What you have to do:
Go through the data below and copy each line where the word "days" occurs.

BEGIN Material for this task

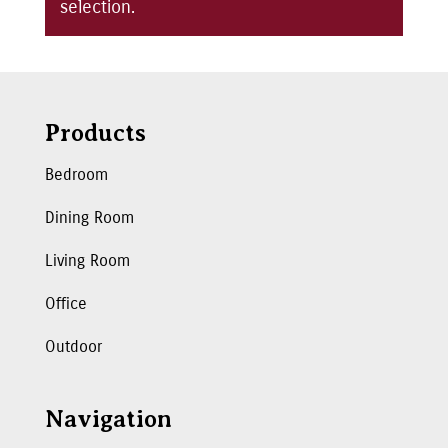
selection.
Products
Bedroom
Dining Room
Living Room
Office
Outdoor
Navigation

END Material for this task
BEGIN Material for this task

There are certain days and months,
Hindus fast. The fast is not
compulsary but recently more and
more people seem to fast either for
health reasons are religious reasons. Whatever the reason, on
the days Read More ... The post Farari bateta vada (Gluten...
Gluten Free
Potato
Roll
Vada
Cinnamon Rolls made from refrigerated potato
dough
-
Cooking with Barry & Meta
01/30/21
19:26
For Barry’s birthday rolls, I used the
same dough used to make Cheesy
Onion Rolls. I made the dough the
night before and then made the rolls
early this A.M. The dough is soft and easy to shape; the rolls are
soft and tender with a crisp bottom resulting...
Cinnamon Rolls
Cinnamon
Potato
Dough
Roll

END Material for this task
BEGIN Material for this task

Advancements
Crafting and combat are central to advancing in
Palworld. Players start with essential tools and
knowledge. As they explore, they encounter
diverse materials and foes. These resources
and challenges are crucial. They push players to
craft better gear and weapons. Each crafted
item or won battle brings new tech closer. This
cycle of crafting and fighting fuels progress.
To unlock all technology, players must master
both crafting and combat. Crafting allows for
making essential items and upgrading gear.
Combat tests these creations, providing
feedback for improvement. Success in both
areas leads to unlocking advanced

END Material for this task

Output for this exercise:
There are certain days and months,
the days Read More ... The post Farari bateta vada (Gluten...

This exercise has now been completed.